• _Record excerpts_
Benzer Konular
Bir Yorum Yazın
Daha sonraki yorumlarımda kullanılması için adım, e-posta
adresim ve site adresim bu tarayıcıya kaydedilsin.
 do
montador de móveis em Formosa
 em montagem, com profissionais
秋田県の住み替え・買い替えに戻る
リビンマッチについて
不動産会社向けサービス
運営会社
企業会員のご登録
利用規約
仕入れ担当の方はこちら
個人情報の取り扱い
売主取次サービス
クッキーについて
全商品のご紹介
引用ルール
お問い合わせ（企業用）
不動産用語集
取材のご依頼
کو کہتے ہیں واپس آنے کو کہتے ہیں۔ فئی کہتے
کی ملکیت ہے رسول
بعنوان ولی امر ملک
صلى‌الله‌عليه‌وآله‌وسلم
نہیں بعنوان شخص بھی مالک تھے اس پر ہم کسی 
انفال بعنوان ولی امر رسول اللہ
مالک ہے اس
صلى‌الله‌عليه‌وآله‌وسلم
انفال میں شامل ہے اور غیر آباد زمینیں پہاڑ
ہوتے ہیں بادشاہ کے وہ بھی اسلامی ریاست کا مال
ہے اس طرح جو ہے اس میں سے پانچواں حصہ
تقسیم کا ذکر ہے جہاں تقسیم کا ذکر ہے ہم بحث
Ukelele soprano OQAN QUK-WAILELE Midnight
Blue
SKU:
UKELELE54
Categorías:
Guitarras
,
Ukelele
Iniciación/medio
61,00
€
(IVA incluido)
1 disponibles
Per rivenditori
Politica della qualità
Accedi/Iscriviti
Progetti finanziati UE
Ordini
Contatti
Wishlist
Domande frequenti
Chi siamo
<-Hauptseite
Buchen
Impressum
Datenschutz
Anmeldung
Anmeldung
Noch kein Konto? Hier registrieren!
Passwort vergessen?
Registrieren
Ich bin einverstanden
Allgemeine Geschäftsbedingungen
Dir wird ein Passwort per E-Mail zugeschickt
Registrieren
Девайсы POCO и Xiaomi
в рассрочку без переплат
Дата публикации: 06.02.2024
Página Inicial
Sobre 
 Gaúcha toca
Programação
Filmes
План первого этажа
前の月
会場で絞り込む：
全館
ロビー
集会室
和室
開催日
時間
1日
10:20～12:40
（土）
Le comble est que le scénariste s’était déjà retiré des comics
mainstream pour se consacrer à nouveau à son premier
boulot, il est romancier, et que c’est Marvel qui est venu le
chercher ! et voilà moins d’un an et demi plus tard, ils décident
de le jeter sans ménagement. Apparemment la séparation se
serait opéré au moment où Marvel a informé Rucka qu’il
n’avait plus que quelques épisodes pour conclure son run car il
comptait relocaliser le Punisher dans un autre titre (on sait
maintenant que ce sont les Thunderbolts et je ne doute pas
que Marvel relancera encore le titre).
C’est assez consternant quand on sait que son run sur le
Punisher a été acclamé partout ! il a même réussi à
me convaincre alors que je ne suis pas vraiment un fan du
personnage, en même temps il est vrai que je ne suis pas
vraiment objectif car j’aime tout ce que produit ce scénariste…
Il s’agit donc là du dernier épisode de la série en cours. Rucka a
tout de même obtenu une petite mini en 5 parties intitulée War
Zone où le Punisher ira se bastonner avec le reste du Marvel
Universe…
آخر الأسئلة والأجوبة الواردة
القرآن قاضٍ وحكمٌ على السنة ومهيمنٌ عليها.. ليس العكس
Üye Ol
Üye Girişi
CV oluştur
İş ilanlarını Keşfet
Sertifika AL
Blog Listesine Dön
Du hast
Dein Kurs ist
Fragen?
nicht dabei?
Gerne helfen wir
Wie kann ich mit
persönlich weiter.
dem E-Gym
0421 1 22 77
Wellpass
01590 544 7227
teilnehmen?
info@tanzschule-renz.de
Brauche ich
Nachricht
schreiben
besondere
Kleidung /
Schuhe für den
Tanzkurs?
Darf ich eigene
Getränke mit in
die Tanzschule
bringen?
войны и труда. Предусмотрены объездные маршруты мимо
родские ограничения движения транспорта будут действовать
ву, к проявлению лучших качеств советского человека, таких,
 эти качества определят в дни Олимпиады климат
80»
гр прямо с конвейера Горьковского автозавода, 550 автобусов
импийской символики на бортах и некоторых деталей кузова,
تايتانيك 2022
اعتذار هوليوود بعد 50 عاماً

• _Work instruction_
Write out the full listing without altering anything.

• _Solved exercise_
Benzer Konular
Bir Yorum Yazın
Daha sonraki yorumlarımda kullanılması için adım, e-posta
adresim ve site adresim bu tarayıcıya kaydedilsin.
 do
montador de móveis em Formosa
 em montagem, com profissionais
秋田県の住み替え・買い替えに戻る
リビンマッチについて
不動産会社向けサービス
運営会社
企業会員のご登録
利用規約
仕入れ担当の方はこちら
個人情報の取り扱い
売主取次サービス
クッキーについて
全商品のご紹介
引用ルール
お問い合わせ（企業用）
不動産用語集
取材のご依頼
کو کہتے ہیں واپس آنے کو کہتے ہیں۔ فئی کہتے
کی ملکیت ہے رسول
بعنوان ولی امر ملک
صلى‌الله‌عليه‌وآله‌وسلم
نہیں بعنوان شخص بھی مالک تھے اس پر ہم کسی 
انفال بعنوان ولی امر رسول اللہ
مالک ہے اس
صلى‌الله‌عليه‌وآله‌وسلم
انفال میں شامل ہے اور غیر آباد زمینیں پہاڑ
ہوتے ہیں بادشاہ کے وہ بھی اسلامی ریاست کا مال
ہے اس طرح جو ہے اس میں سے پانچواں حصہ
تقسیم کا ذکر ہے جہاں تقسیم کا ذکر ہے ہم بحث
Ukelele soprano OQAN QUK-WAILELE Midnight
Blue
SKU:
UKELELE54
Categorías:
Guitarras
,
Ukelele
Iniciación/medio
61,00
€
(IVA incluido)
1 disponibles
Per rivenditori
Politica della qualità
Accedi/Iscriviti
Progetti finanziati UE
Ordini
Contatti
Wishlist
Domande frequenti
Chi siamo
<-Hauptseite
Buchen
Impressum
Datenschutz
Anmeldung
Anmeldung
Noch kein Konto? Hier registrieren!
Passwort vergessen?
Registrieren
Ich bin einverstanden
Allgemeine Geschäftsbedingungen
Dir wird ein Passwort per E-Mail zugeschickt
Registrieren
Девайсы POCO и Xiaomi
в рассрочку без переплат
Дата публикации: 06.02.2024
Página Inicial
Sobre 
 Gaúcha toca
Programação
Filmes
План первого этажа
前の月
会場で絞り込む：
全館
ロビー
集会室
和室
開催日
時間
1日
10:20～12:40
（土）
Le comble est que le scénariste s’était déjà retiré des comics
mainstream pour se consacrer à nouveau à son premier
boulot, il est romancier, et que c’est Marvel qui est venu le
chercher ! et voilà moins d’un an et demi plus tard, ils décident
de le jeter sans ménagement. Apparemment la séparation se
serait opéré au moment où Marvel a informé Rucka qu’il
n’avait plus que quelques épisodes pour conclure son run car il
comptait relocaliser le Punisher dans un autre titre (on sait
maintenant que ce sont les Thunderbolts et je ne doute pas
que Marvel relancera encore le titre).
C’est assez consternant quand on sait que son run sur le
Punisher a été acclamé partout ! il a même réussi à
me convaincre alors que je ne suis pas vraiment un fan du
personnage, en même temps il est vrai que je ne suis pas
vraiment objectif car j’aime tout ce que produit ce scénariste…
Il s’agit donc là du dernier épisode de la série en cours. Rucka a
tout de même obtenu une petite mini en 5 parties intitulée War
Zone où le Punisher ira se bastonner avec le reste du Marvel
Universe…
آخر الأسئلة والأجوبة الواردة
القرآن قاضٍ وحكمٌ على السنة ومهيمنٌ عليها.. ليس العكس
Üye Ol
Üye Girişi
CV oluştur
İş ilanlarını Keşfet
Sertifika AL
Blog Listesine Dön
Du hast
Dein Kurs ist
Fragen?
nicht dabei?
Gerne helfen wir
Wie kann ich mit
persönlich weiter.
dem E-Gym
0421 1 22 77
Wellpass
01590 544 7227
teilnehmen?
info@tanzschule-renz.de
Brauche ich
Nachricht
schreiben
besondere
Kleidung /
Schuhe für den
Tanzkurs?
Darf ich eigene
Getränke mit in
die Tanzschule
bringen?
войны и труда. Предусмотрены объездные маршруты мимо
родские ограничения движения транспорта будут действовать
ву, к проявлению лучших качеств советского человека, таких,
 эти качества определят в дни Олимпиады климат
80»
гр прямо с конвейера Горьковского автозавода, 550 автобусов
импийской символики на бортах и некоторых деталей кузова,
تايتانيك 2022
اعتذار هوليوود بعد 50 عاماً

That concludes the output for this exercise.